Future research should examine temporal ordering using longitudinal designs and evaluate specific training and organizational support strategies using intervention studies. Qualitative studies may clarify how PHNs maintain engagement with uncertainty in practice, how professional identity and organizational competencies shape decision-making processes, and what contextual mechanisms link career development to attitudes toward ambiguity.
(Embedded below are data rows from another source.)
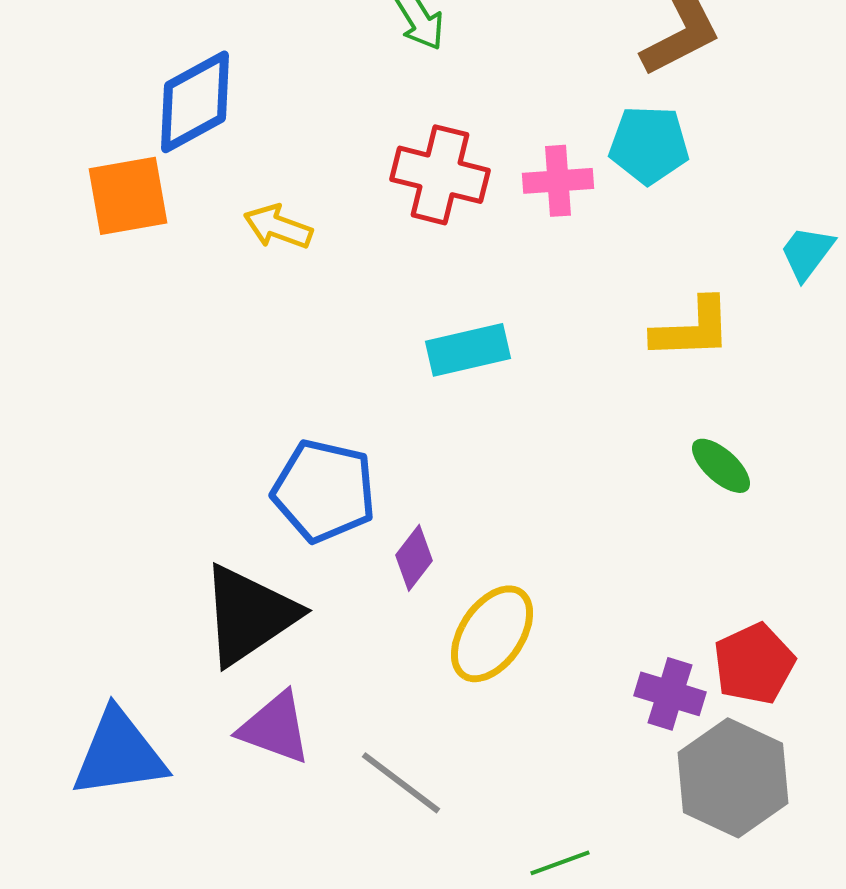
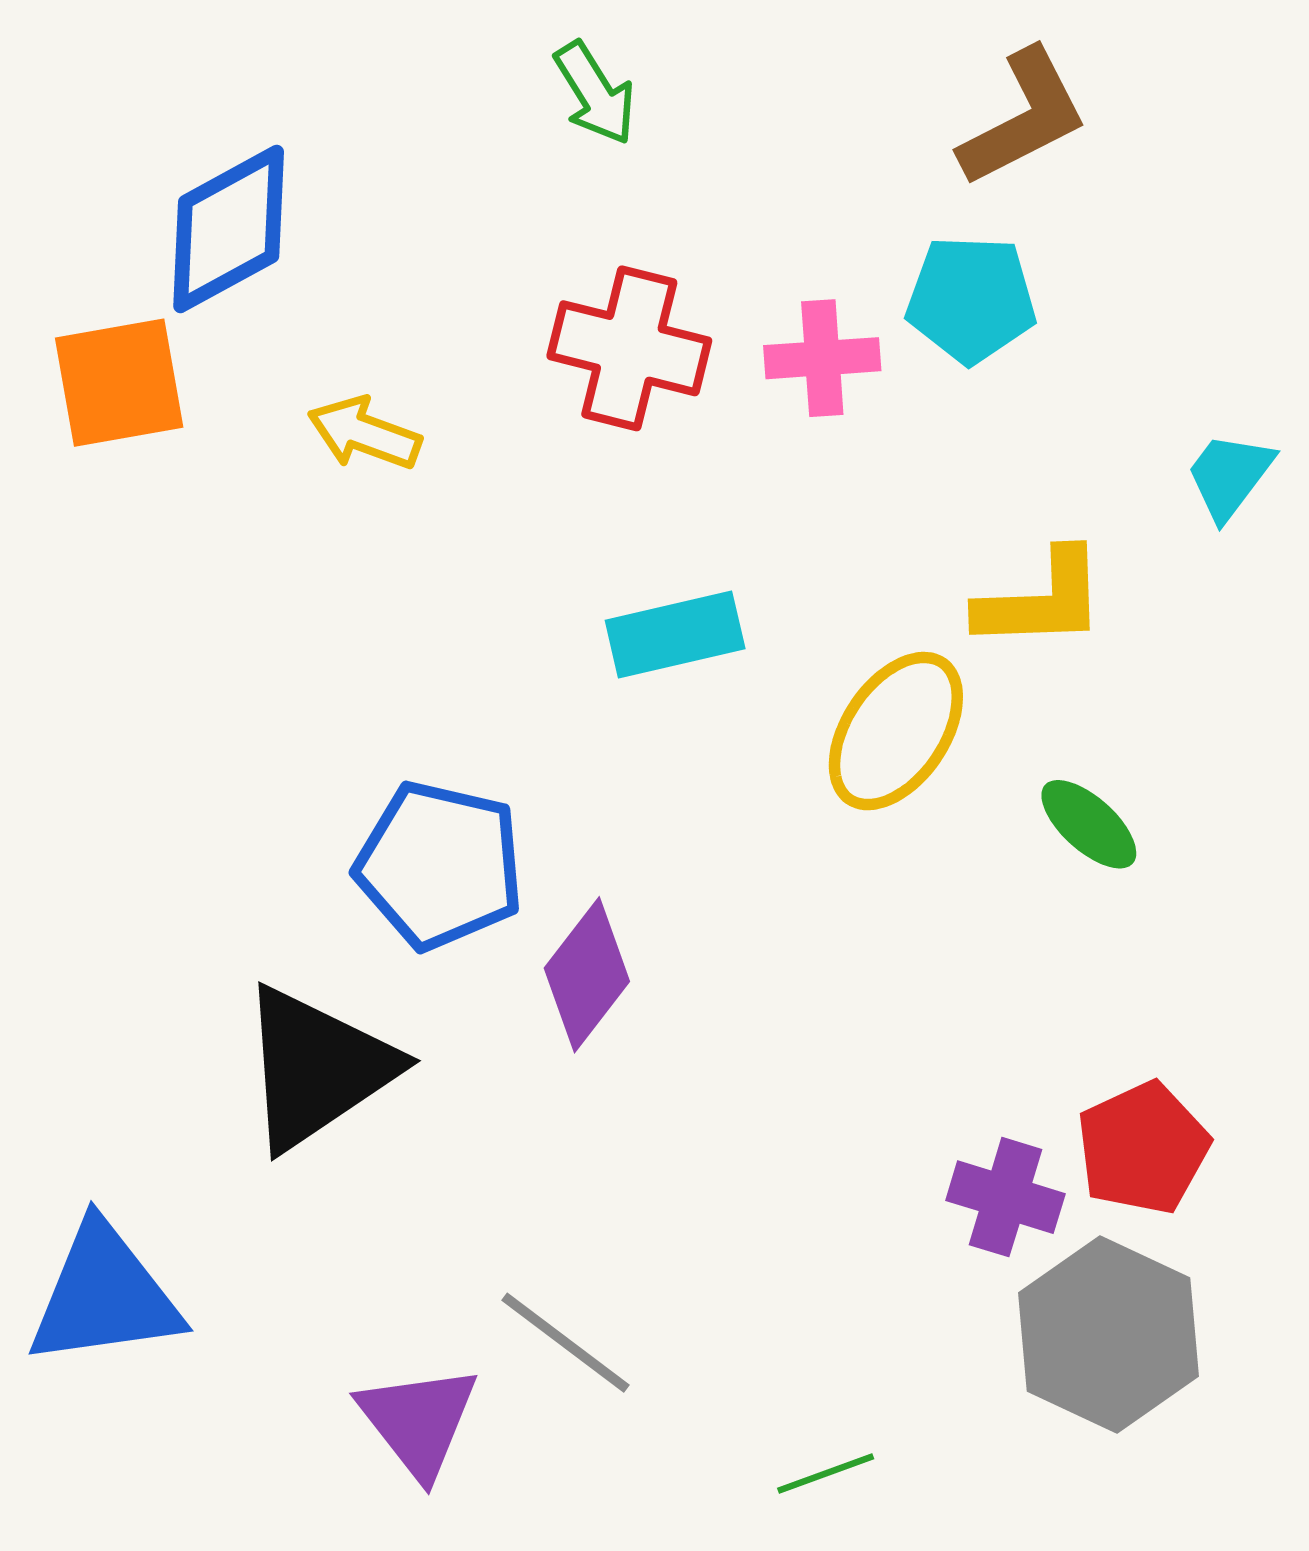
purple diamond: (414, 558) -> (587, 975), size x1.4
yellow ellipse: (492, 634) -> (896, 731), moved
purple triangle: (275, 728) -> (418, 1421), moved, turned 32

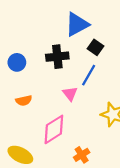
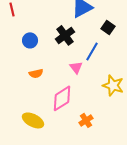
black square: (95, 47) -> (108, 27), moved
black cross: (57, 57) -> (65, 35), turned -30

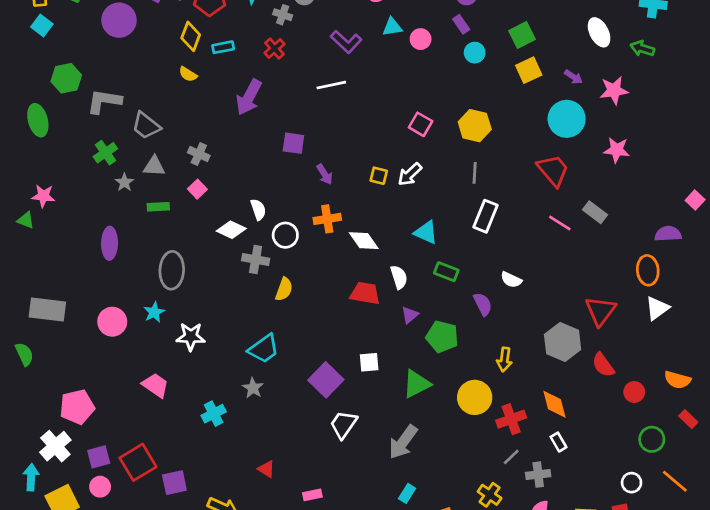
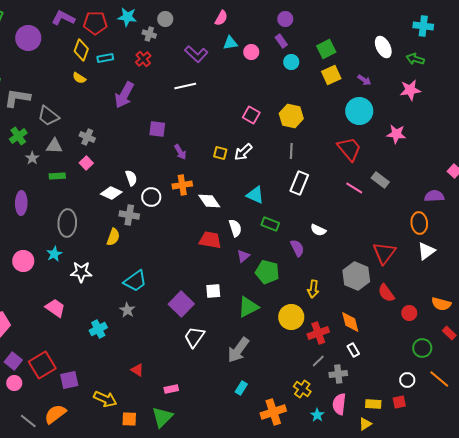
pink star: (614, 90) -> (410, 90), moved
yellow semicircle: (284, 289) -> (113, 237), moved
purple square: (99, 457) -> (13, 361), turned -36

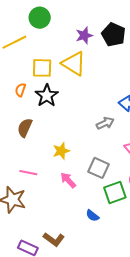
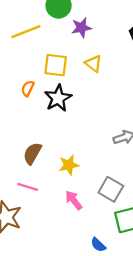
purple star: (84, 35) -> (81, 28), moved
yellow triangle: (74, 64) -> (94, 64), size x0.6
brown semicircle: (25, 128) -> (32, 153), moved

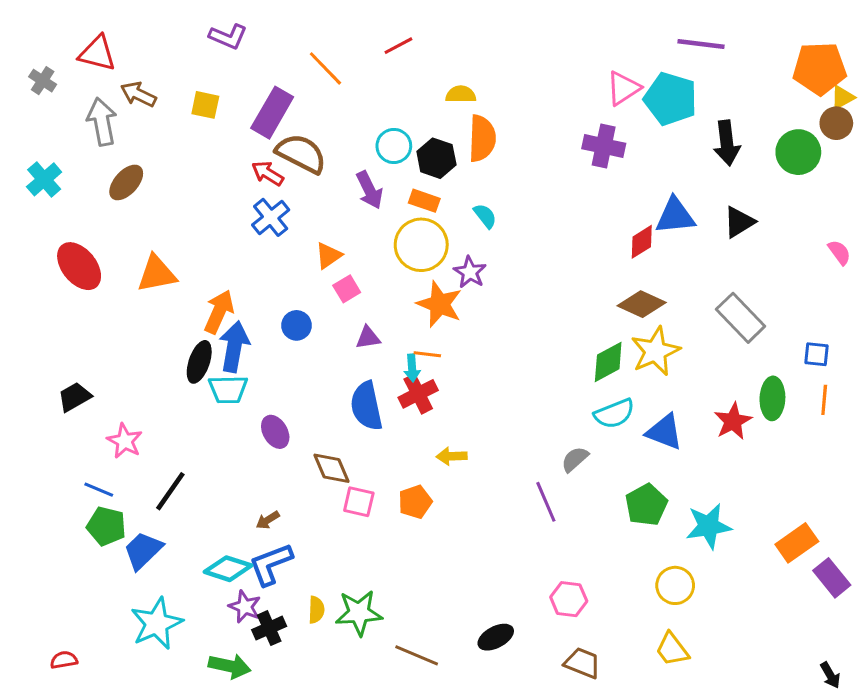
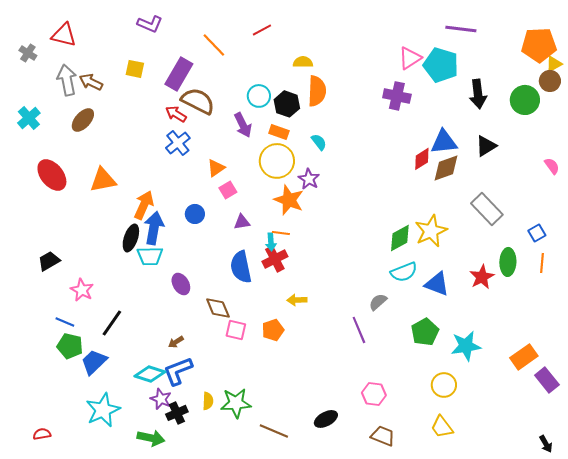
brown arrow: (138, 94) -> (91, 82), moved
brown diamond: (642, 304) -> (446, 168), moved, turned -44
blue square: (817, 354) -> (537, 233), turned -36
Further work is also needed to refine measurement approaches for NC-related constructs, and to examine their relationships with relevant outcomes such as burnout and well-being among health professionals [28]. Conceptual work connecting NC and adjacent constructs may also support clearer interpretation and hypothesis generation in PHN practice contexts [5-6, 29-30].
Conclusions
In this cross-sectional web-based survey of 380 Japanese local government public health nurses, NC-related dimensions operationalized as ambiguity intolerance and attitudes toward ambiguity were associated with both individual resources (resilience) and aspects of career development. Higher ambiguity enjoyment was associated with higher resilience and career development domains reflecting organizational mission/interpersonal support and professional identity, whereas lower ambiguity anxiety was associated with higher resilience, stronger policy/organizational management, and longer PHN experience. These findings should be interpreted as associations involving NC-related dimensions rather than NC itself, and causal inferences cannot be made. Longitudinal, qualitative, and intervention studies are needed to clarify temporal ordering, contextual mechanisms, and the specific educational and organizational supports that may help PHNs sustain practice under uncertainty.